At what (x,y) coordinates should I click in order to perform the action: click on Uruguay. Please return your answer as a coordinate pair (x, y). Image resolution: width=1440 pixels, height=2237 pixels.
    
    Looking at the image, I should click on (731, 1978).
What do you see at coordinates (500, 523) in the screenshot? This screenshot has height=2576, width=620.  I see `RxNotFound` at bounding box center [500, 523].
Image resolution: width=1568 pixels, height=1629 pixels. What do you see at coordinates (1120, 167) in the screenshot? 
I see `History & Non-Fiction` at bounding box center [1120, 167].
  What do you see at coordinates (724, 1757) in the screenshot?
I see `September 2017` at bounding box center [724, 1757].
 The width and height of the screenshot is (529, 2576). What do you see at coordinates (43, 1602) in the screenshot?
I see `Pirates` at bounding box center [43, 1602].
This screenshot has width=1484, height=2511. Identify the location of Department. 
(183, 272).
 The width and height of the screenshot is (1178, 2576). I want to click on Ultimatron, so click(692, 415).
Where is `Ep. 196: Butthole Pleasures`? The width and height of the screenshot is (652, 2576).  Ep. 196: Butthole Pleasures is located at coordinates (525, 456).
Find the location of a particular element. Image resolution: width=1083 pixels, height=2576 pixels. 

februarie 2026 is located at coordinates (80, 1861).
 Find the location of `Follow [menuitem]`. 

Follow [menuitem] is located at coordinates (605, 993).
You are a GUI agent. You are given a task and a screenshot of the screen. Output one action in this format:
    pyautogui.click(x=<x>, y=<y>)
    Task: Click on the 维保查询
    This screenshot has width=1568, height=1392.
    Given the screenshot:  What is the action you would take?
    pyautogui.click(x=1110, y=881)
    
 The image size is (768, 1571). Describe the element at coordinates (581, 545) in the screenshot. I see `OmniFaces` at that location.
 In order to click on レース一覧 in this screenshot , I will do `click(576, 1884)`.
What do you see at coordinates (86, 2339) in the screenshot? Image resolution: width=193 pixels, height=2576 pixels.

= = = =

Exercise prompt: What you need to do is repeat every record above exactly.

Response for this exercise:
At what (x,y) coordinates should I click in order to perform the action: click on Uruguay. Please return your answer as a coordinate pair (x, y). Image resolution: width=1440 pixels, height=2237 pixels.
    
    Looking at the image, I should click on (731, 1978).
What do you see at coordinates (500, 523) in the screenshot? This screenshot has height=2576, width=620.  I see `RxNotFound` at bounding box center [500, 523].
Image resolution: width=1568 pixels, height=1629 pixels. What do you see at coordinates (1120, 167) in the screenshot? 
I see `History & Non-Fiction` at bounding box center [1120, 167].
  What do you see at coordinates (724, 1757) in the screenshot?
I see `September 2017` at bounding box center [724, 1757].
 The width and height of the screenshot is (529, 2576). What do you see at coordinates (43, 1602) in the screenshot?
I see `Pirates` at bounding box center [43, 1602].
This screenshot has width=1484, height=2511. Identify the location of Department. 
(183, 272).
 The width and height of the screenshot is (1178, 2576). I want to click on Ultimatron, so click(692, 415).
Where is `Ep. 196: Butthole Pleasures`? The width and height of the screenshot is (652, 2576).  Ep. 196: Butthole Pleasures is located at coordinates (525, 456).
Find the location of a particular element. Image resolution: width=1083 pixels, height=2576 pixels. 

februarie 2026 is located at coordinates (80, 1861).
 Find the location of `Follow [menuitem]`. 

Follow [menuitem] is located at coordinates (605, 993).
You are a GUI agent. You are given a task and a screenshot of the screen. Output one action in this format:
    pyautogui.click(x=<x>, y=<y>)
    Task: Click on the 维保查询
    This screenshot has width=1568, height=1392.
    Given the screenshot:  What is the action you would take?
    pyautogui.click(x=1110, y=881)
    
 The image size is (768, 1571). Describe the element at coordinates (581, 545) in the screenshot. I see `OmniFaces` at that location.
 In order to click on レース一覧 in this screenshot , I will do `click(576, 1884)`.
What do you see at coordinates (86, 2339) in the screenshot? Image resolution: width=193 pixels, height=2576 pixels.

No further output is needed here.